[GIVEN DATA]
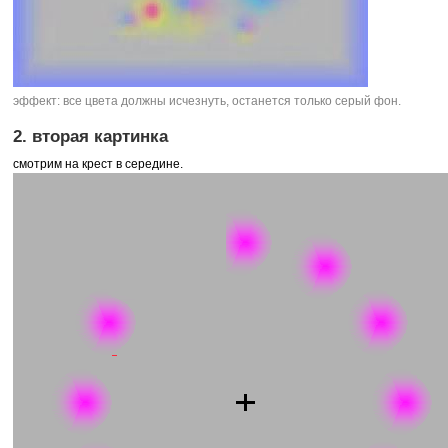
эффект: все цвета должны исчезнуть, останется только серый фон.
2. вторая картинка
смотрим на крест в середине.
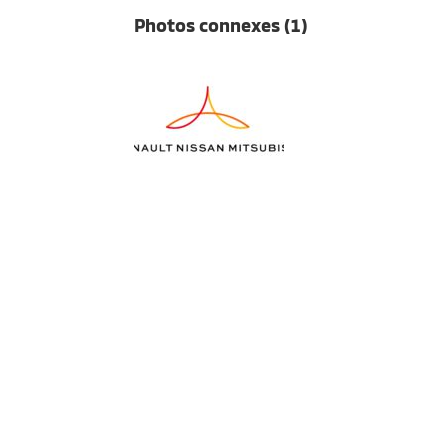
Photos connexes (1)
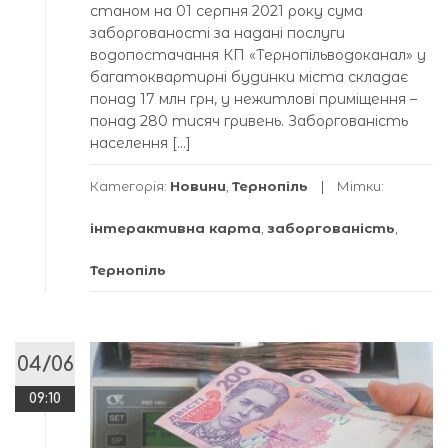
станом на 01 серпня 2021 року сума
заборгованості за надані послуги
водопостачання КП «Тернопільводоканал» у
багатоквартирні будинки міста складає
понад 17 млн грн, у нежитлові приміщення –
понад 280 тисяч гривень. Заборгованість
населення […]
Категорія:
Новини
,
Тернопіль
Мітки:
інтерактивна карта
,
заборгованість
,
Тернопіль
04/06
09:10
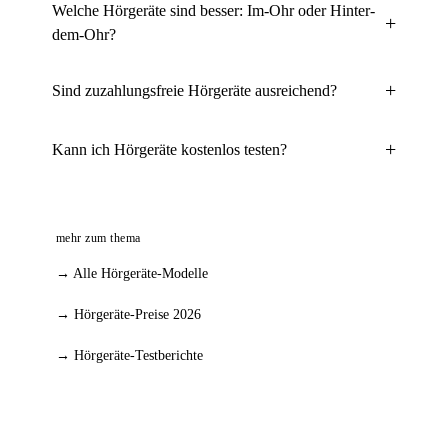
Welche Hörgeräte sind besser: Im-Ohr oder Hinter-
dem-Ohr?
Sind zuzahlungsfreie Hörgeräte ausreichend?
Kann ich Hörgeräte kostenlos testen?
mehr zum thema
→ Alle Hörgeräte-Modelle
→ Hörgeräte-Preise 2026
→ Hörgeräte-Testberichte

[EXERCISE BRIEF] The lines to write out run from the one containing "понад 280 тисяч гривень. Заборгованість" through the final line of the material above, both included; write them out exactly, with no pictures.

[ANSWER SPACE]
понад 280 тисяч гривень. Заборгованість
населення […]
Категорія:
Новини
,
Тернопіль
Мітки:
інтерактивна карта
,
заборгованість
,
Тернопіль
04/06
09:10
Welche Hörgeräte sind besser: Im-Ohr oder Hinter-
dem-Ohr?
Sind zuzahlungsfreie Hörgeräte ausreichend?
Kann ich Hörgeräte kostenlos testen?
mehr zum thema
→ Alle Hörgeräte-Modelle
→ Hörgeräte-Preise 2026
→ Hörgeräte-Testberichte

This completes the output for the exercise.